Meaningful Care Matters has awarded accreditation to a trio of care homes in England following the successful implementation of its person-centred care models.
Surrey’s Huntington House and Langham Court, which make up the Huntington & Langham Estate, received recognition for establishing ‘The Dragonfly Approach’ and ’The Butterfly Approach’ respectively, while Cornwall’s Beaumont Court received accreditation for fostering The Butterfly Approach.
The Huntington & Langham Estate, near Haslemere, combines two specialist family-run care homes offering high-quality residential, nursing, respite, day care, and dementia care amid 30 acres of gardens and woodland.
Beaumont Court, a dementia care home near Launceston, was described by Meaningful Care Matters as having an outstanding service with a model of care that provides a meaningful engagement experience.
The Butterfly Approach focuses on creating a person-centred care culture where people are ‘free to be me’.

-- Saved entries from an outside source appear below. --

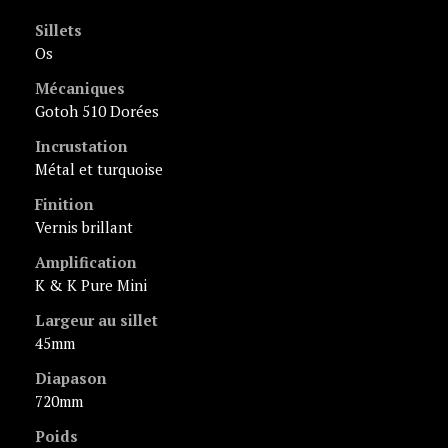
Sillets
Os
Mécaniques
Gotoh 510 Dorées
Incrustation
métal et turquoise
Finition
vernis brillant
Amplification
K & K Pure Mini
Largeur au sillet
45mm
Diapason
720mm
Poids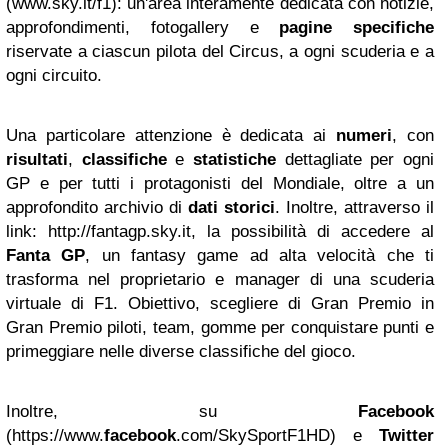
(www.sky.it/f1): un'area interamente dedicata con notizie,
approfondimenti, fotogallery e
pagine specifiche
riservate a ciascun pilota del Circus, a ogni scuderia e a
ogni circuito.
Una particolare attenzione è dedicata ai
numeri
, con
risultati
,
classifiche
e
statistiche
dettagliate per ogni
GP e per tutti i protagonisti del Mondiale, oltre a un
approfondito archivio di
dati storici
. Inoltre, attraverso il
link: http://fantagp.sky.it, la possibilità di accedere al
Fanta
GP
, un fantasy game ad alta velocità che ti
trasforma nel proprietario e manager di una scuderia
virtuale di F1. Obiettivo, scegliere di Gran Premio in
Gran Premio piloti, team, gomme per conquistare punti e
primeggiare nelle diverse classifiche del gioco.
Inoltre, su
Facebook
(https://www.
facebook
.com/SkySportF1HD) e
Twitter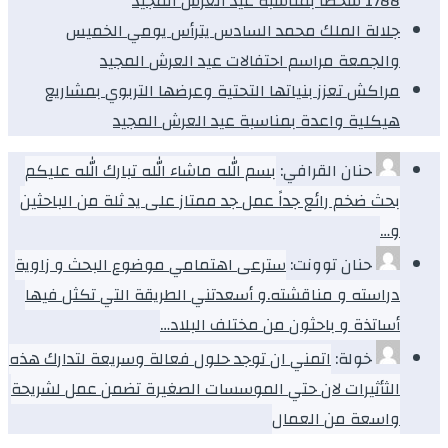
1788 شخصا بمناسبة عيد العرش المجيد
جلالة الملك محمد السادس يترأس يومي الخميس
والجمعة مراسم احتفالات عيد العرش المجيد
مراكش تعزز بنياتها التحتية وعرضها التربوي بمشاريع
هيكلية واعدة بمناسبة عيد العرش المجيد
حنان القرافي:
بسم الله ماشاء الله تبارك الله عليكم
بحث ضخم رائع جداً عمل جد ممتاز على يد ثلة من الباحثين
و…
حنان توونت:
سترعى اهتمامي موضوع البحث و زاوية
دراسته و مناقشته.و أسعدتني الطريقة التي تكثل فيها
أساتذة و باحثون من مختلف البلاد…
خولة:
اتمني ان توجد حلول فعالة وسريعة لتدارك هذه
الثأثيرات لان حتي الموسسات الصغيرة تضمن عمل لشريحة
واسعة من العمال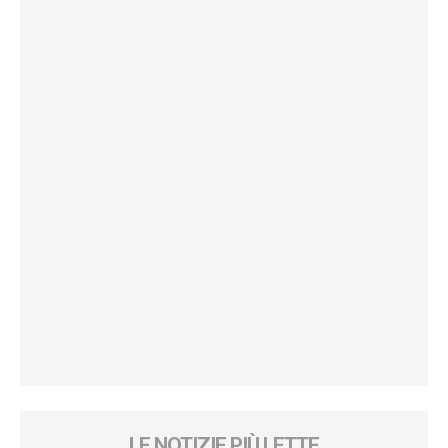
LE NOTIZIE PIÙ LETTE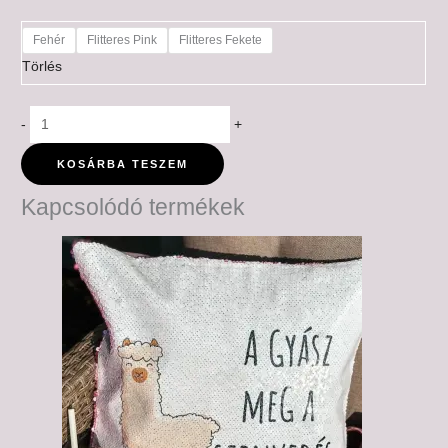
Fehér
Flitteres Pink
Flitteres Fekete
Törlés
-
+
KOSÁRBA TESZEM
Kapcsolódó termékek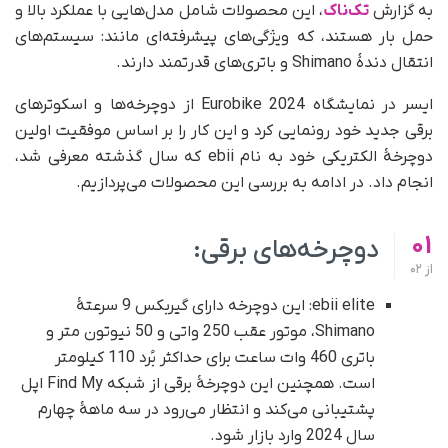
به گزارش
تک‌ناک
، این محصولات شامل مدل‌هایی با عملکرد بالا و
حمل بار هستند، که ویژگی‌های پیشرفته‌ای مانند: سیستم‌های
انتقال دندۀ Shimano و باتری‌های قدرتمند دارند.
ایسر در نمایشگاه Eurobike 2024 از دوچرخه‌ها و اسکوترهای
برقی جدید خود رونمایی کرد و این کار را بر اساس موفقیت اولین
دوچرخۀ الکتریکی خود به نام ebii که سال گذشته معرفی شد،
انجام داد. در ادامه به بررسی این محصولات می‌پردازیم.
01
دوچرخه‌های برقی:
از
02
ebii elite: این دوچرخه دارای گیربکس 9 سرعتۀ
Shimano، موتور عقب 250 واتی و 50 نیوتون متر و
باتری 460 وات ساعت برای حداکثر بُرد 110 کیلومتر
است. همچنین این دوچرخۀ برقی از شبکه Find My اپل
پشتیبانی می‌کند و انتظار می‌رود در سه ماهۀ چهارم
سال 2024 وارد بازار شود.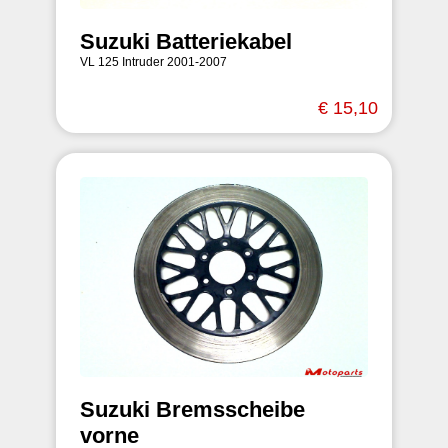
Suzuki Batteriekabel
VL 125 Intruder 2001-2007
€ 15,10
Suzuki Bremsscheibe
vorne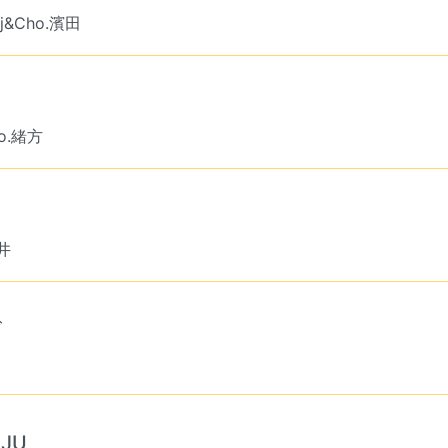
j&Cho.濱田
ho.緒方
中井
ズ
UJU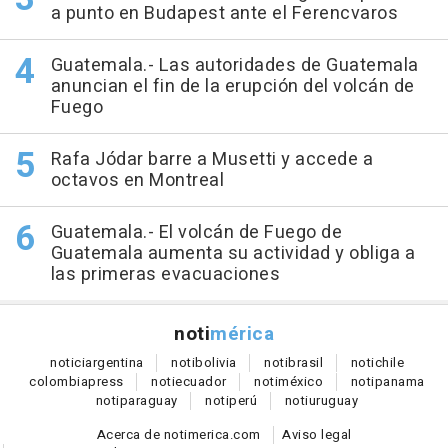
a punto en Budapest ante el Ferencvaros
Guatemala.- Las autoridades de Guatemala
anuncian el fin de la erupción del volcán de
Fuego
Rafa Jódar barre a Musetti y accede a
octavos en Montreal
Guatemala.- El volcán de Fuego de
Guatemala aumenta su actividad y obliga a
las primeras evacuaciones
noti
mérica
notici
argentina
noti
bolivia
noti
brasil
noti
chile
colombia
press
noti
ecuador
noti
méxico
noti
panama
noti
paraguay
noti
perú
noti
uruguay
Acerca de notimerica.com
Aviso legal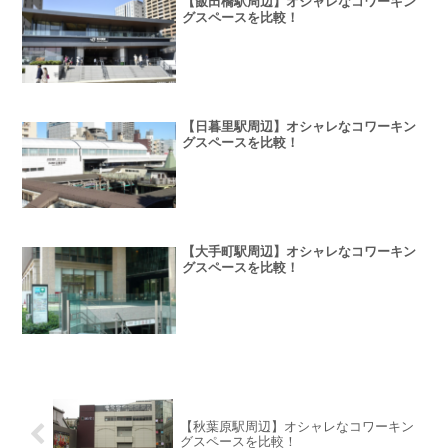
【飯田橋駅周辺】オシャレなコワーキン
グスペースを比較！
【日暮里駅周辺】オシャレなコワーキン
グスペースを比較！
【大手町駅周辺】オシャレなコワーキン
グスペースを比較！
【秋葉原駅周辺】オシャレなコワーキン
グスペースを比較！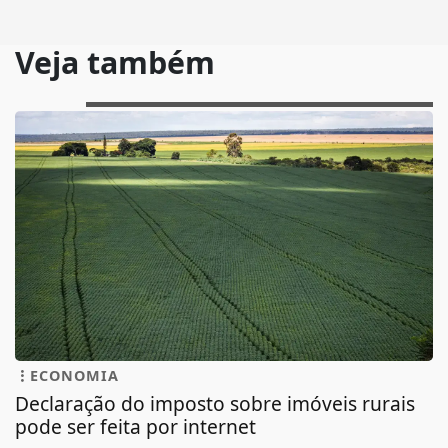
Veja também
ECONOMIA
Declaração do imposto sobre imóveis rurais
pode ser feita por internet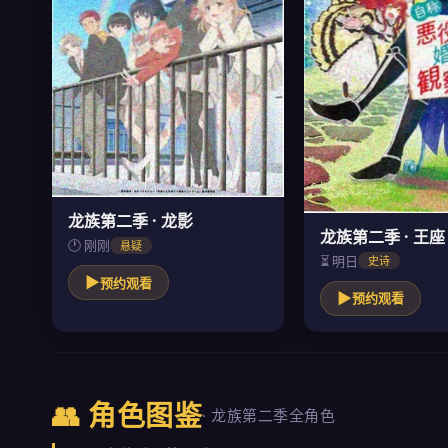
龙族第二季 · 龙影
龙族第二季 · 王座
🕐 刚刚
悬疑
⏳ 明日
史诗
▶
预约观看
▶
预约观看
👥 角色图鉴
· 龙族第二季全角色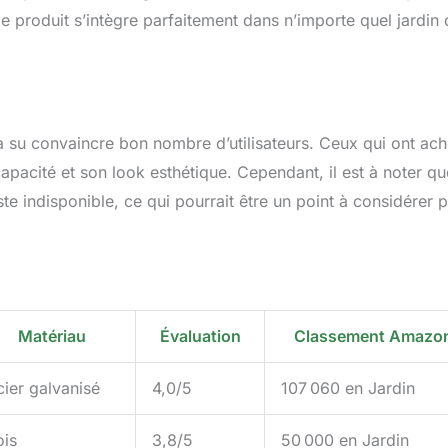
e produit s’intègre parfaitement dans n’importe quel jardin
a su convaincre bon nombre d’utilisateurs. Ceux qui ont ach
apacité et son look esthétique. Cependant, il est à noter qu
ste indisponible, ce qui pourrait être un point à considérer 
Matériau
Évaluation
Classement Amazo
cier galvanisé
4,0/5
107 060 en Jardin
ois
3,8/5
50 000 en Jardin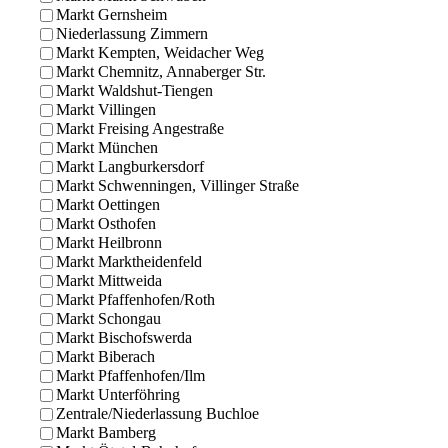
Markt Gernsheim
Niederlassung Zimmern
Markt Kempten, Weidacher Weg
Markt Chemnitz, Annaberger Str.
Markt Waldshut-Tiengen
Markt Villingen
Markt Freising Angestraße
Markt München
Markt Langburkersdorf
Markt Schwenningen, Villinger Straße
Markt Oettingen
Markt Osthofen
Markt Heilbronn
Markt Marktheidenfeld
Markt Mittweida
Markt Pfaffenhofen/Roth
Markt Schongau
Markt Bischofswerda
Markt Biberach
Markt Pfaffenhofen/Ilm
Markt Unterföhring
Zentrale/Niederlassung Buchloe
Markt Bamberg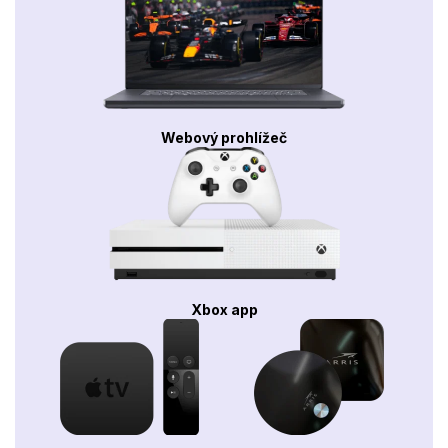
Webový prohlížeč
Xbox app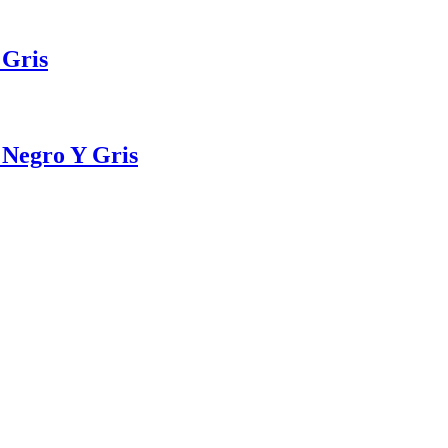
 Gris
 Negro Y Gris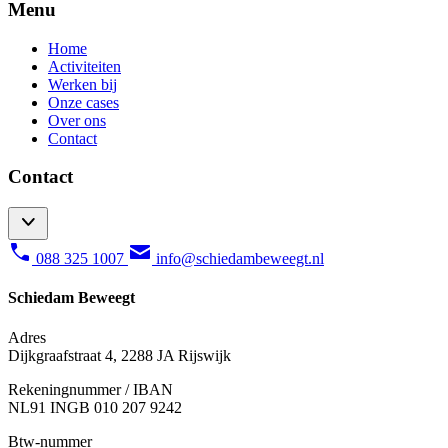
Menu
Home
Activiteiten
Werken bij
Onze cases
Over ons
Contact
Contact
088 325 1007
info@schiedambeweegt.nl
Schiedam Beweegt
Adres
Dijkgraafstraat 4, 2288 JA Rijswijk
Rekeningnummer / IBAN
NL91 INGB 010 207 9242
Btw-nummer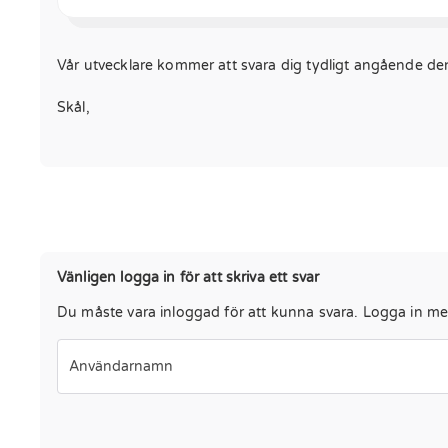
Vår utvecklare kommer att svara dig tydligt angående de
Skål,
Vänligen logga in för att skriva ett svar
Du måste vara inloggad för att kunna svara. Logga in med 
Användarnamn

The model values emotional intelligence, domestic household living, and the core belief that everyone living with a dementia has a unique story that has meaning and matters.
Similar to the Butterfly model, The Dragonfly Approach is for all care cultures, not just dementia-specific. The model focuses on palliative care and hospice services, mental health, learning disability, and generalist health and social care settings.
“These accreditations highlight the outstanding work being done to transform the cultures of social care settings,” said Meaningful Care Matters managing director Peter Bewert.
“Ultimately, we want to create places where overall wellbeing is increased, staff practice is reinvigorated, and safeguarding, mandatory reporting, and staff turnover is reduced. It’s coming back to the art and heart of care, where people, and moments, matter,” he added.